9The pteromata, or wings, and the disposition of columns about a temple, were contrived for the purpose of increasing the effect, by the varied appearance of the returning columns, as seen through the front intercolumniations, and also for providing plenty of room for the numbers frequently detained by rain, so that they might walk about, under shelter, round the cell. I have been thus particular on the pseudodipteros, because it displays the skill and ingenuity with which Hermogenes designed those his works; which cannot but be acknowledged as the sources whence his successors have derived their best principles.

10In aræostyle temples the diameter of the columns must be an eighth part of their height. In diastylos, the height of the columns is to be divided into eight parts and a half; one of which is to be taken for the diameter of the column. In systylos, let the height be divided into nine parts and a half; one of those parts will be the diameter of a column. In pycnostylos, one-tenth part of the height is the diameter of the columns. In the eustylos, as well as in the diastylos, the height of the columns is divided into eight parts and a half; one of which is to be taken for the thickness of the column. These, then, are the rules for the several intercolumniations.

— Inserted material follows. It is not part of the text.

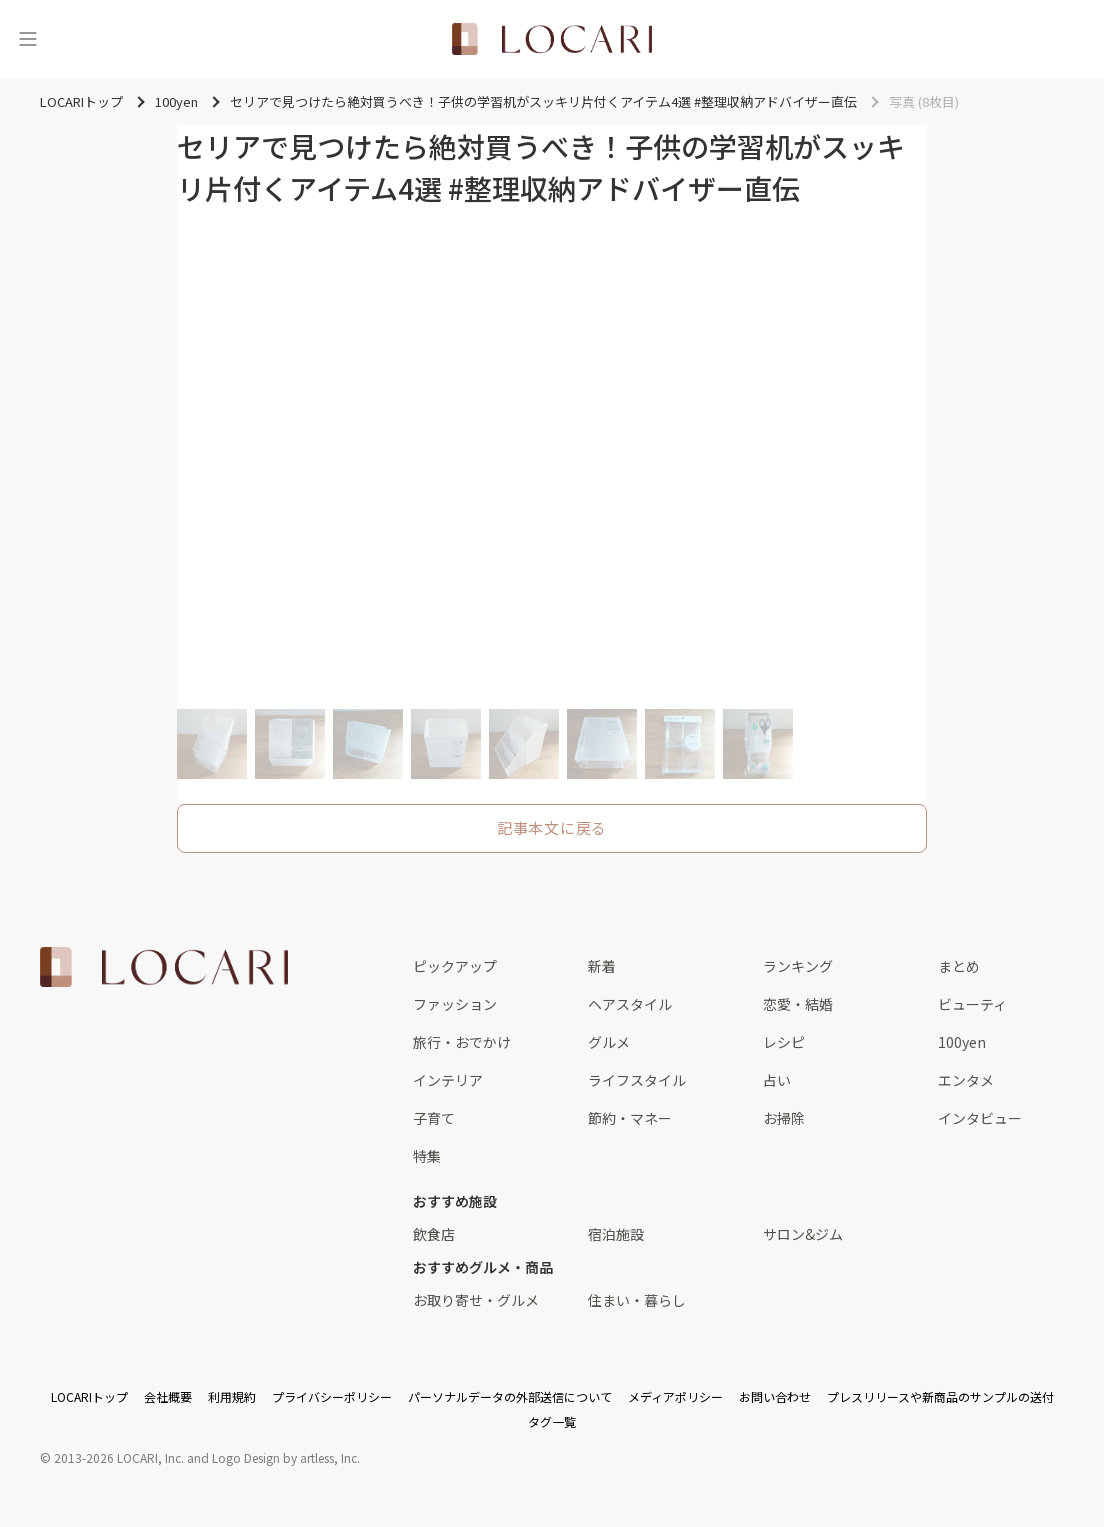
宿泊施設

11For, as the distances between the columns increase, so must the shafts of the columns increase in thickness. If, for instance, in the aræostylos, they were a ninth or a tenth part of the height, they would appear too delicate and slender; because the air interposed between the columns destroys and apparently diminishes, their thickness. On the other hand, if, in the pycnostylos, their thickness or diameter were an eighth part of the height, the effect would be heavy and unpleasant, on account of the frequent repetition of the columns, and the smallness of the intercolumniations. The arrangement is therefore indicated by the species adopted. Columns at the angles, on account of the unobstructed play of air round them, should be one-fiftieth part of a diameter thicker than the rest, that they may have a more graceful effect. The deception which the eye undergoes should be allowed for in execution.

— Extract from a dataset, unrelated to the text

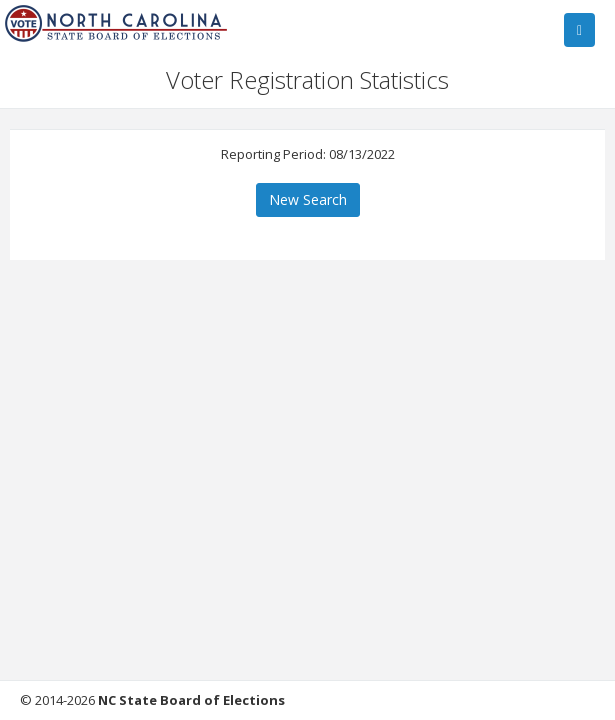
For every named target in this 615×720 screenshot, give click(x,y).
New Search (308, 199)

12The diminution of columns taken at the hypotrachelium, is to be so ordered, that for columns of fifteen feet and under, it should be one-sixth of the lower diameter. From fifteen to twenty feet in height, the lower diameter is to be divided into six parts and a half; and five parts and a half are to be assigned for the upper thickness of the column. When columns are from twenty to thirty feet high, the lower diameter of the shaft must be divided into seven parts, six of which are given to the upper diameter. From thirty to forty feet high, the lower diameter is divided into seven parts and a half, and six and a half given to the top. From forty to fifty feet, the lower diameter of the shaft is to be divided into eight parts, seven of which must be given to the thickness under the hypotrachelium. If the proportion for greater heights be required, the thickness at top must be found after the preceding method;

13always remembering, that as the upper parts of columns are more distant from the eye, they deceive it when viewed from below, and that we must, therefore, actually add what they apparently lose. The eye is constantly seeking after beauty; and if we do not endeavour to gratify it by proper proportions and an increase of size, where necessary, and thus remedy the defect of vision, a work will always be clumsy and disagreeable. Of the swelling which is made in the middle of columns, which the Greeks call ἔντασις, so that it may be pleasing and appropriate, I shall speak at the end of the book.